We started by profiling the data. Figure 2 shows the profile of data like Record count, Pattern information and Distribution chart using Aggregate profiler tool. We defined the data nomenclature and entity identification by doing semantic validation using tools Fuzzy logic based similarity check, standardization and Case formatting feature. The following entities were identified: Students, Teachers, Grade, Teacher’s calendar, Time, Student home pin code, School’s pin code.

Figure 2 Data Profile

3.2 Data Capture Phase
During data capture phase we used Aggregate Profiler tool’s Mysql JDBC connectors to get Student data. Teacher calendar data was imported from spreadsheet using Import file option using First row column name option. From the captured data we identified relevant Entity Attributes to be captured and discarded. Validation of data sources was done for authenticity of data.

3.3 Data Validation and Formatting Phase
Most of data cleaning was done during this phase. We decided to use the tool feature to provide database comparison. Also we defined the range rules to find outliners like too large distance or students in hostels. Timeliness of data was used to weed out old and stale data like teacher’s calendar.
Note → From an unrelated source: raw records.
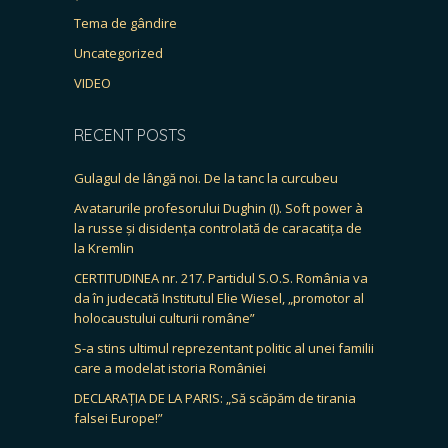
Tema de gândire
Uncategorized
VIDEO
RECENT POSTS
Gulagul de lângă noi. De la tanc la curcubeu
Avatarurile profesorului Dughin (I). Soft power à
la russe și disidența controlată de caracatița de
la Kremlin
CERTITUDINEA nr. 217. Partidul S.O.S. România va
da în judecată Institutul Elie Wiesel, „promotor al
holocaustului culturii române”
S-a stins ultimul reprezentant politic al unei familii
care a modelat istoria României
DECLARAȚIA DE LA PARIS: „Să scăpăm de tirania
falsei Europe!”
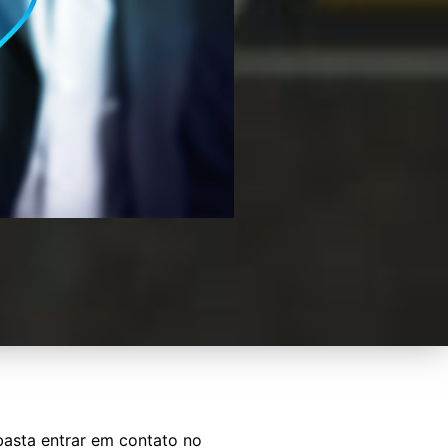
basta entrar em contato no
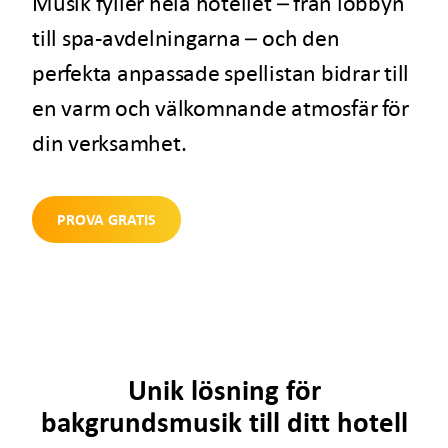
Musik fyller hela hotellet – från lobbyn
till spa-avdelningarna – och den
perfekta anpassade spellistan bidrar till
en varm och välkomnande atmosfär för
din verksamhet.
PROVA GRATIS
Unik lösning för
bakgrundsmusik till ditt hotell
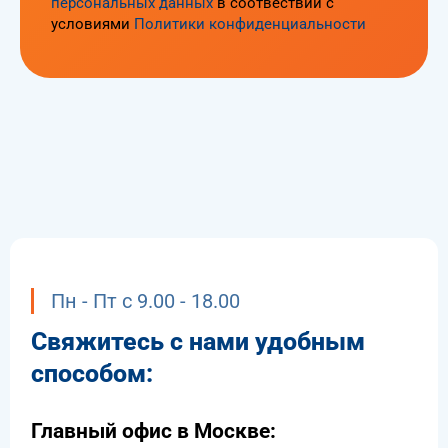
персональных данных
в соотвествии с
условиями
Политики конфиденциальности
Пн - Пт с 9.00 - 18.00
Свяжитесь с нами удобным
способом:
Главный офис в Москве:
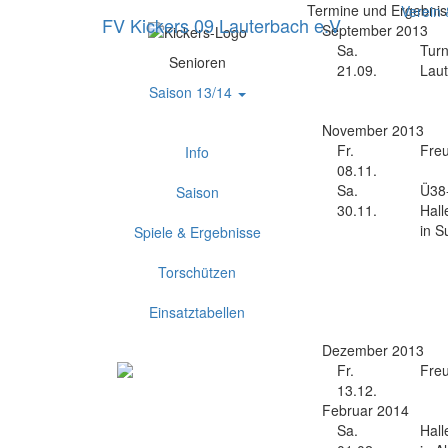
Termine und Ergebnis
Verein
FV Kickers 09 Lauterbach e.V
September 2013
Sa.
Turn
Senioren
21.09.
Lau
Saison 13/14
November 2013
Fr.
Freu
Info
08.11.
Sa.
Ü38
Saison
30.11.
Hall
in S
Spiele & Ergebnisse
Torschützen
Einsatztabellen
Dezember 2013
Fr.
Freu
13.12.
Februar 2014
Sa.
Hall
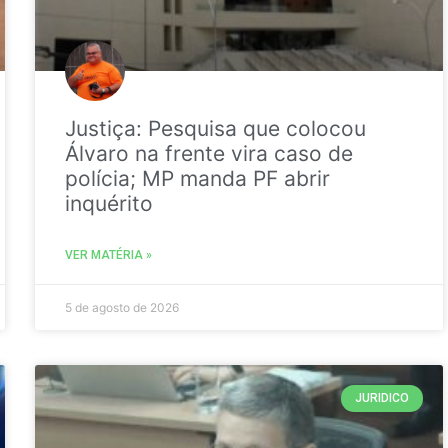
Justiça: Pesquisa que colocou
Álvaro na frente vira caso de
polícia; MP manda PF abrir
inquérito
VER MATÉRIA »
5 de agosto de 2026
JURIDICO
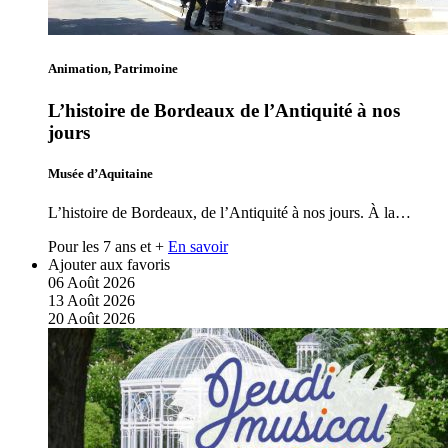
Animation, Patrimoine
L’histoire de Bordeaux de l’Antiquité à nos
jours
Musée d’Aquitaine
L’histoire de Bordeaux, de l’Antiquité à nos jours. À la…
Pour les 7 ans et +
En savoir
Ajouter aux favoris
06
Août
2026
13
Août
2026
20
Août
2026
Figure 3 Validation and Formatting Mechanisms

3.4 Data Movement and Sharing Phase
During this phase each department was treated as separate domains. Data that was shared across department boundary like student identification was also identified. Similarly reference data attributes that can change was identifed during this phase and migration plan were put in place. For e.g. student can change residence during or between the sessions.
Record linking was done using fuzzy logic based similarity check (Figure 3) we massaged demographic data to provide uniform data – like locations “Electronic City” and “ECity” where mapped to same location/ Also Name Correlation was done using same logic – Carol and Carole were mapped to same teacher.
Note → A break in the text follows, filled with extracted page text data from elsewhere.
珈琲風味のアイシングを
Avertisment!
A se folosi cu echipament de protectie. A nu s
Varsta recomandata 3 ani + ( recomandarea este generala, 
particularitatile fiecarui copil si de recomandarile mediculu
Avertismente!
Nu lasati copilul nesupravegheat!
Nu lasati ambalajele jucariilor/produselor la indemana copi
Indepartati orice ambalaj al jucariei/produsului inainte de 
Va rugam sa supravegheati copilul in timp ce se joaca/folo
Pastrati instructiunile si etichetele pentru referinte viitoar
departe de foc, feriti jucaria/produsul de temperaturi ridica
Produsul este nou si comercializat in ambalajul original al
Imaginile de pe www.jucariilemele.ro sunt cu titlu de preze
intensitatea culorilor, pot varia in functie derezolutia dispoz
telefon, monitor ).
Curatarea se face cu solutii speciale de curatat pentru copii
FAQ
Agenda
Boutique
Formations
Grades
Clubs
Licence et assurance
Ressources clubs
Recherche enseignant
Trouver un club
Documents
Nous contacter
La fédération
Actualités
3.5 Data Modeling and Storage Phase
After cleaning the data and applying various filtering, validation and formatting rules, relevant data pertaining to student and school demographics, student grade and teachers schedule calendar was stored in relevant demograhic tables in Mysql database.

Student Entiry

Student Entiry

Figure 4 Student Entity Data

3.6 Data Archival Phase
We did not archive any information

3.7 Data Retrieval Phase
During this phase we provided Data access layer using Aggregate profiler’s JDBC connectors Figure 5. Tools provide connector to several RDBMS and Hadoop Hive. We have stored out data in mysql so we used mysql connector. If dataset is very large (Volume, Variety and Velocity) Hive can be used. RDBMS was faster than big data.
Figure 5 Data Connectors

3.8 Data Presentation Phase
During this phase we did data analysis to determine correlation between the data. Figure 6 shows the bar chart of Average grade of student as a function of commuting distance

Figure 6 Average Student Grade vs. Distance

4. Results
Applying the data management framework we found a strong correlation between commuting distance and student grades Figure 6. However there was a weak correlation between teacher’s load and student grades Figure 7.
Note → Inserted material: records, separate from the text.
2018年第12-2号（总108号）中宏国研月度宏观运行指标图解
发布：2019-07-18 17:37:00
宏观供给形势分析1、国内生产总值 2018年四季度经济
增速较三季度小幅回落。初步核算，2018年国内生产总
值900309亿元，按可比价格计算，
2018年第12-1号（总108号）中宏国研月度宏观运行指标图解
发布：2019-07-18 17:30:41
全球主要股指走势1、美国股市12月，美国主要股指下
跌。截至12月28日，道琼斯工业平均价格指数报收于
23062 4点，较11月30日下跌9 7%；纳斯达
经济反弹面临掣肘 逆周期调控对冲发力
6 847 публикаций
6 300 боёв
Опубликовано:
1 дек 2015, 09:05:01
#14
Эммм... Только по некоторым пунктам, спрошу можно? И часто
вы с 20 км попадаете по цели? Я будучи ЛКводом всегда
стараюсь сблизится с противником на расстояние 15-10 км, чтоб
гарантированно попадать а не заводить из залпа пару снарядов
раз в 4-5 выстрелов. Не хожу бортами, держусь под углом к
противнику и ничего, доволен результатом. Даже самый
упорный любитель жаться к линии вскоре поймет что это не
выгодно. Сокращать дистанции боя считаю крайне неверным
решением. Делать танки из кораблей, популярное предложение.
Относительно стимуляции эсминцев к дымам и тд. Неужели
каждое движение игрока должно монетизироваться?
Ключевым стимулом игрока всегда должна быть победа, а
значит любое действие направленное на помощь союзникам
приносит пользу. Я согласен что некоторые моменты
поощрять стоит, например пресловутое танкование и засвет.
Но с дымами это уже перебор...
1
Figure 7 Average Grades vs. Teaching Hours
5. Conclusion
The strong correlation between commuting distance and student grade can be explained due to student fatigue factor and amount of time Indian parents get to teach the students at home.
However in Average Grade vs. Teaching hours spend by teachers a lot of other factors like subject taught and skill level of teachers also comes into play.
The data management framework and Aggregate Profiler Data Quality tool allows the data quality to be applied across multiple domains for cleaning, analysing and presenting data across different domains. It can be used by education institutions to do meaningful analysis of data by focusing on subset of data and identify area of improvents.

[1] Singh, Vivek. K. 2012. Integrated Data Quality along Data Life Cycle. SiliconIndia (
[2] Gibson, Neal and Talburt, John 2012. Hive: Crowdsourcing education data. In Journal of Computing Sciences in Colleges Volume 25 Issue 5 (May 2010), 72-78.